**Try it:** Repeat everything in the listing exactly, except for the images.
┄┄┄┄┄┄┄┄┄┄┄┄┄┄┄┄┄┄┄┄
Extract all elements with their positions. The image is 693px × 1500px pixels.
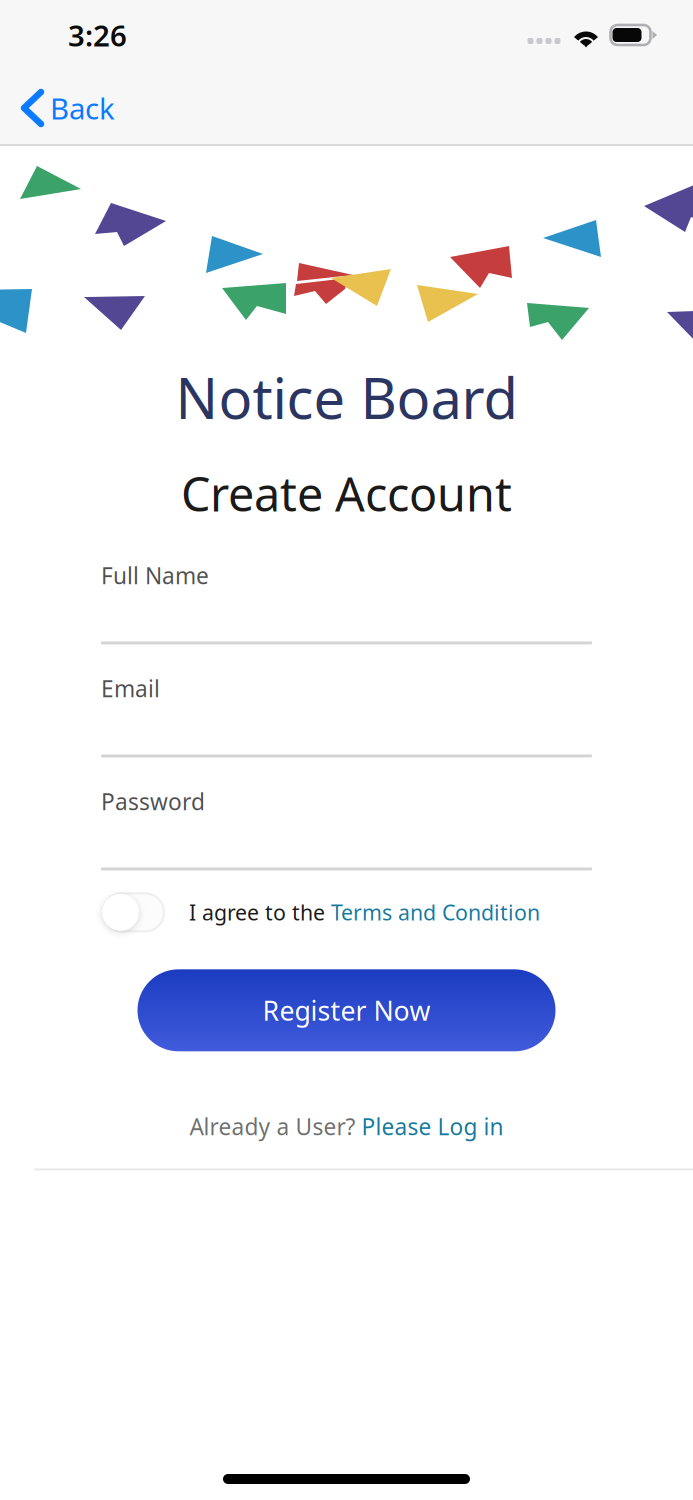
button[interactable]: Please Log in xyxy=(362,1111,504,1141)
button[interactable]: I agree to the terms xyxy=(103,893,164,931)
staticText: Already a User? xyxy=(190,1111,362,1141)
staticText: Email xyxy=(101,673,160,703)
staticText: Please Log in xyxy=(362,1111,504,1141)
staticText: 3:26 xyxy=(68,16,127,54)
staticText: Back xyxy=(50,88,115,128)
staticText: Register Now xyxy=(262,993,430,1028)
staticText: Full Name xyxy=(101,560,209,590)
staticText: I agree to the xyxy=(189,898,331,926)
staticText: Notice Board xyxy=(176,360,518,434)
button[interactable]: Terms and Condition xyxy=(331,898,540,926)
staticText: Password xyxy=(101,786,205,816)
staticText: Terms and Condition xyxy=(331,898,540,926)
button[interactable]: Register Now xyxy=(138,969,556,1051)
staticText: Create Account xyxy=(181,462,512,524)
button[interactable]: Back xyxy=(0,70,693,146)
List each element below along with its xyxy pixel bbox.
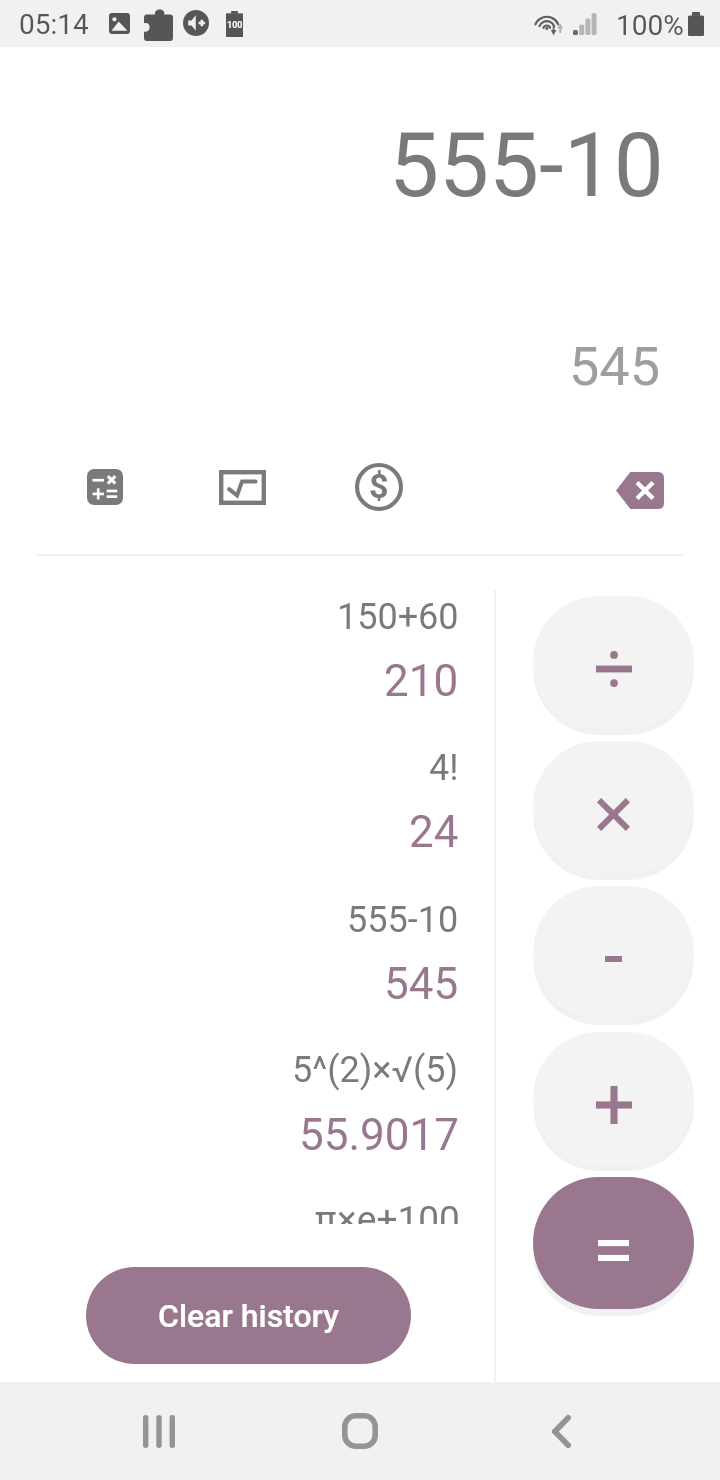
staticText: 210 bbox=[384, 655, 459, 707]
button[interactable]: Backspace bbox=[602, 452, 678, 528]
staticText: 545 bbox=[569, 335, 661, 398]
staticText: 150+60 bbox=[337, 596, 459, 638]
button[interactable]: - bbox=[533, 886, 694, 1018]
button[interactable]: Basic calculator bbox=[67, 449, 143, 525]
button[interactable]: 150+60 bbox=[0, 596, 494, 710]
staticText: π×e+100 bbox=[315, 1198, 460, 1224]
button[interactable]: ÷ bbox=[533, 596, 694, 728]
staticText: 555-10 bbox=[389, 113, 664, 217]
button[interactable]: 5^(2)×√(5) bbox=[0, 1049, 494, 1164]
staticText: 55.9017 bbox=[299, 1109, 459, 1161]
staticText: $ bbox=[369, 466, 389, 506]
button[interactable]: Clear history bbox=[86, 1267, 411, 1364]
button[interactable]: 4! bbox=[0, 747, 494, 861]
button[interactable]: Back bbox=[491, 1382, 631, 1480]
staticText: 05:14 bbox=[19, 8, 89, 41]
staticText: 24 bbox=[409, 806, 459, 858]
button[interactable]: 555-10 bbox=[0, 899, 494, 1013]
staticText: 100 bbox=[227, 20, 243, 31]
button[interactable]: = bbox=[533, 1177, 694, 1309]
staticText: 555-10 bbox=[347, 899, 459, 941]
button[interactable]: × bbox=[533, 741, 694, 873]
button[interactable]: Scientific calculator bbox=[204, 449, 280, 525]
staticText: 100% bbox=[616, 9, 684, 42]
button[interactable]: Recents bbox=[88, 1382, 229, 1480]
button[interactable]: Currency converter bbox=[341, 449, 417, 525]
button[interactable]: + bbox=[533, 1032, 694, 1164]
staticText: 5^(2)×√(5) bbox=[292, 1049, 459, 1091]
staticText: 545 bbox=[384, 958, 459, 1010]
button[interactable]: Home bbox=[290, 1382, 430, 1480]
staticText: Clear history bbox=[158, 1297, 339, 1335]
staticText: 4! bbox=[429, 747, 459, 789]
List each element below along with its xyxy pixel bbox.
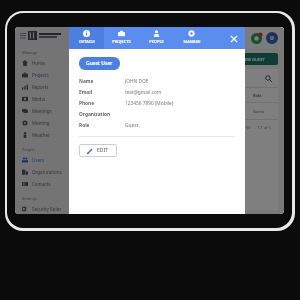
- staticText: Search: [83, 75, 98, 81]
- staticText: DETAILS: [79, 39, 95, 44]
- button[interactable]: Weather: [20, 129, 66, 141]
- staticText: JOHN DOE: [125, 78, 149, 85]
- staticText: Home: [32, 60, 45, 66]
- button[interactable]: PEOPLE: [139, 27, 174, 49]
- other: Search: [265, 75, 272, 82]
- staticText: Media: [32, 96, 46, 102]
- staticText: 50: [246, 125, 251, 130]
- button[interactable]: Meeting: [20, 117, 66, 129]
- staticText: MANAGE: [183, 39, 201, 44]
- staticText: Projects: [32, 72, 49, 78]
- staticText: Manage: [22, 50, 38, 55]
- button[interactable]: Media: [20, 93, 66, 105]
- staticText: Email: [79, 89, 93, 96]
- button[interactable]: Organizations: [20, 166, 66, 178]
- staticText: Role: [253, 93, 262, 98]
- staticText: Meetings: [32, 108, 52, 114]
- staticText: Meeting: [32, 120, 50, 126]
- button[interactable]: PROJECTS: [104, 27, 139, 49]
- button[interactable]: MANAGE: [174, 27, 209, 49]
- staticText: PROJECTS: [112, 39, 131, 44]
- staticText: Phone: [79, 100, 95, 107]
- staticText: Contacts: [32, 181, 51, 187]
- button[interactable]: Guest User: [79, 57, 120, 70]
- staticText: Reports: [32, 84, 49, 90]
- button[interactable]: Reports: [20, 81, 66, 93]
- staticText: Role: [79, 122, 90, 129]
- staticText: Weather: [32, 132, 50, 138]
- button[interactable]: Home: [20, 57, 66, 69]
- staticText: People: [22, 147, 35, 152]
- staticText: Users: [32, 157, 44, 163]
- button[interactable]: Close: [229, 34, 238, 43]
- button[interactable]: Security Roles: [20, 203, 66, 214]
- button[interactable]: Contacts: [20, 178, 66, 190]
- button[interactable]: Projects: [20, 69, 66, 81]
- staticText: IMPORT: [217, 36, 233, 41]
- staticText: 1-1 of 1: [257, 125, 272, 130]
- button[interactable]: Users: [20, 154, 66, 166]
- staticText: NEW GUEST: [242, 57, 265, 62]
- staticText: Organizations: [32, 169, 62, 175]
- staticText: EDIT: [97, 147, 109, 154]
- button[interactable]: Account: [266, 32, 278, 44]
- staticText: test@gmail.com: [125, 89, 162, 96]
- button[interactable]: Meetings: [20, 105, 66, 117]
- staticText: Organization: [79, 111, 111, 118]
- button[interactable]: NEW GUEST: [228, 53, 278, 65]
- button[interactable]: DETAILS: [69, 27, 104, 49]
- staticText: PEOPLE: [149, 39, 164, 44]
- button[interactable]: Notifications: [251, 33, 262, 44]
- staticText: 123456 7890 (Mobile): [125, 100, 174, 107]
- staticText: Guest: [125, 122, 139, 129]
- staticText: U: [270, 35, 274, 42]
- button[interactable]: IMPORT: [205, 33, 245, 44]
- button[interactable]: EDIT: [79, 144, 117, 157]
- staticText: Guest User: [86, 60, 113, 67]
- staticText: Name: [79, 78, 94, 85]
- staticText: Settings: [22, 196, 38, 201]
- staticText: Security Roles: [32, 206, 62, 212]
- button[interactable]: Guest: [83, 103, 272, 119]
- staticText: Guest: [253, 109, 264, 114]
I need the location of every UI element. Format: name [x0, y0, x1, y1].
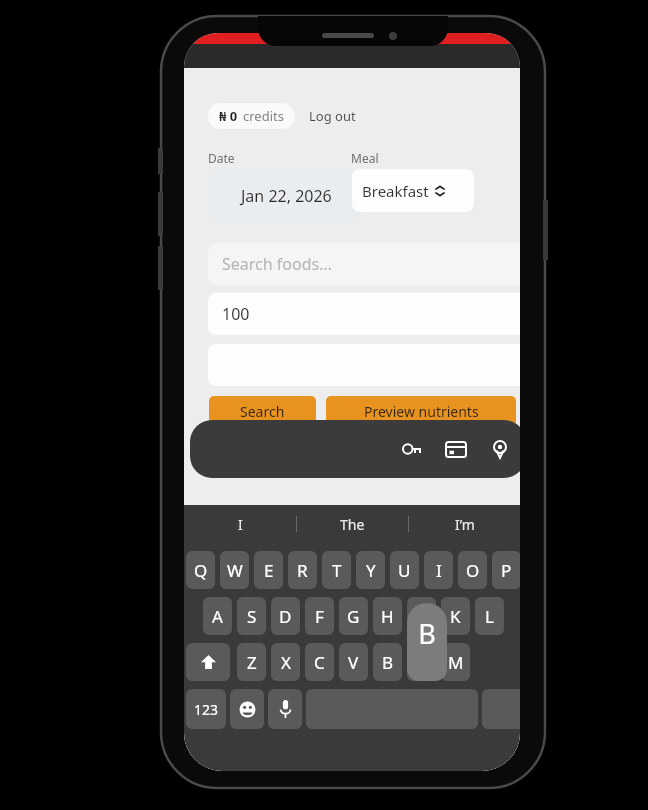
┄┄┄┄┄┄┄┄┄┄┄┄┄┄┄┄┄┄┄┄
**Response area:**
Extract all elements with their positions. The image is 693px × 1500px pixels.
button[interactable]: Please Log in xyxy=(362,1111,504,1141)
button[interactable]: I agree to the terms xyxy=(103,893,164,931)
staticText: Already a User? xyxy=(190,1111,362,1141)
staticText: Email xyxy=(101,673,160,703)
staticText: Please Log in xyxy=(362,1111,504,1141)
staticText: 3:26 xyxy=(68,16,127,54)
staticText: Back xyxy=(50,88,115,128)
staticText: Register Now xyxy=(262,993,430,1028)
staticText: Full Name xyxy=(101,560,209,590)
staticText: I agree to the xyxy=(189,898,331,926)
staticText: Notice Board xyxy=(176,360,518,434)
button[interactable]: Terms and Condition xyxy=(331,898,540,926)
staticText: Password xyxy=(101,786,205,816)
staticText: Terms and Condition xyxy=(331,898,540,926)
button[interactable]: Register Now xyxy=(138,969,556,1051)
staticText: Create Account xyxy=(181,462,512,524)
button[interactable]: Back xyxy=(0,70,693,146)
List each element below along with its xyxy pixel bbox.
staticText: 210 bbox=[384, 655, 459, 707]
button[interactable]: Backspace bbox=[602, 452, 678, 528]
staticText: 545 bbox=[569, 335, 661, 398]
staticText: 150+60 bbox=[337, 596, 459, 638]
button[interactable]: - bbox=[533, 886, 694, 1018]
button[interactable]: Basic calculator bbox=[67, 449, 143, 525]
button[interactable]: 150+60 bbox=[0, 596, 494, 710]
staticText: π×e+100 bbox=[315, 1198, 460, 1224]
button[interactable]: ÷ bbox=[533, 596, 694, 728]
staticText: 555-10 bbox=[389, 113, 664, 217]
button[interactable]: 5^(2)×√(5) bbox=[0, 1049, 494, 1164]
staticText: 55.9017 bbox=[299, 1109, 459, 1161]
staticText: $ bbox=[369, 466, 389, 506]
button[interactable]: Clear history bbox=[86, 1267, 411, 1364]
button[interactable]: 4! bbox=[0, 747, 494, 861]
button[interactable]: Back bbox=[491, 1382, 631, 1480]
staticText: 05:14 bbox=[19, 8, 89, 41]
staticText: 24 bbox=[409, 806, 459, 858]
button[interactable]: 555-10 bbox=[0, 899, 494, 1013]
staticText: 100 bbox=[227, 20, 243, 31]
button[interactable]: = bbox=[533, 1177, 694, 1309]
staticText: 555-10 bbox=[347, 899, 459, 941]
button[interactable]: × bbox=[533, 741, 694, 873]
button[interactable]: Scientific calculator bbox=[204, 449, 280, 525]
staticText: 100% bbox=[616, 9, 684, 42]
button[interactable]: Recents bbox=[88, 1382, 229, 1480]
button[interactable]: Currency converter bbox=[341, 449, 417, 525]
button[interactable]: + bbox=[533, 1032, 694, 1164]
staticText: 5^(2)×√(5) bbox=[292, 1049, 459, 1091]
staticText: 545 bbox=[384, 958, 459, 1010]
button[interactable]: Home bbox=[290, 1382, 430, 1480]
staticText: Clear history bbox=[158, 1297, 339, 1335]
staticText: 4! bbox=[429, 747, 459, 789]
List each element below along with its xyxy pixel bbox.
- staticText: Search: [83, 75, 98, 81]
- staticText: DETAILS: [79, 39, 95, 44]
- button[interactable]: Weather: [20, 129, 66, 141]
- staticText: JOHN DOE: [125, 78, 149, 85]
- staticText: Home: [32, 60, 45, 66]
- button[interactable]: PEOPLE: [139, 27, 174, 49]
- other: Search: [265, 75, 272, 82]
- staticText: Media: [32, 96, 46, 102]
- staticText: 50: [246, 125, 251, 130]
- button[interactable]: Meeting: [20, 117, 66, 129]
- staticText: MANAGE: [183, 39, 201, 44]
- staticText: Projects: [32, 72, 49, 78]
- staticText: Manage: [22, 50, 38, 55]
- button[interactable]: Media: [20, 93, 66, 105]
- staticText: Email: [79, 89, 93, 96]
- button[interactable]: Organizations: [20, 166, 66, 178]
- staticText: Role: [253, 93, 262, 98]
- staticText: Meetings: [32, 108, 52, 114]
- staticText: Meeting: [32, 120, 50, 126]
- button[interactable]: PROJECTS: [104, 27, 139, 49]
- button[interactable]: MANAGE: [174, 27, 209, 49]
- staticText: PROJECTS: [112, 39, 131, 44]
- staticText: Phone: [79, 100, 95, 107]
- staticText: Contacts: [32, 181, 51, 187]
- button[interactable]: Guest User: [79, 57, 120, 70]
- staticText: Reports: [32, 84, 49, 90]
- button[interactable]: Reports: [20, 81, 66, 93]
- staticText: Role: [79, 122, 90, 129]
- staticText: Weather: [32, 132, 50, 138]
- button[interactable]: Home: [20, 57, 66, 69]
- staticText: People: [22, 147, 35, 152]
- staticText: Users: [32, 157, 44, 163]
- button[interactable]: Close: [229, 34, 238, 43]
- button[interactable]: Security Roles: [20, 203, 66, 214]
- button[interactable]: Contacts: [20, 178, 66, 190]
- button[interactable]: Projects: [20, 69, 66, 81]
- staticText: IMPORT: [217, 36, 233, 41]
- staticText: 1-1 of 1: [257, 125, 272, 130]
- button[interactable]: Users: [20, 154, 66, 166]
- staticText: NEW GUEST: [242, 57, 265, 62]
- staticText: Organizations: [32, 169, 62, 175]
- staticText: EDIT: [97, 147, 109, 154]
- button[interactable]: Account: [266, 32, 278, 44]
- staticText: test@gmail.com: [125, 89, 162, 96]
- button[interactable]: Meetings: [20, 105, 66, 117]
- staticText: Organization: [79, 111, 111, 118]
- button[interactable]: NEW GUEST: [228, 53, 278, 65]
- button[interactable]: DETAILS: [69, 27, 104, 49]
- staticText: PEOPLE: [149, 39, 164, 44]
- button[interactable]: Notifications: [251, 33, 262, 44]
- staticText: 123456 7890 (Mobile): [125, 100, 174, 107]
- staticText: Guest: [125, 122, 139, 129]
- staticText: U: [270, 35, 274, 42]
- button[interactable]: IMPORT: [205, 33, 245, 44]
- button[interactable]: EDIT: [79, 144, 117, 157]
- staticText: Guest User: [86, 60, 113, 67]
- staticText: Name: [79, 78, 94, 85]
- staticText: Settings: [22, 196, 38, 201]
- staticText: Security Roles: [32, 206, 62, 212]
- button[interactable]: Guest: [83, 103, 272, 119]
- staticText: Guest: [253, 109, 264, 114]
I need the location of every UI element. Format: name [x0, y0, x1, y1].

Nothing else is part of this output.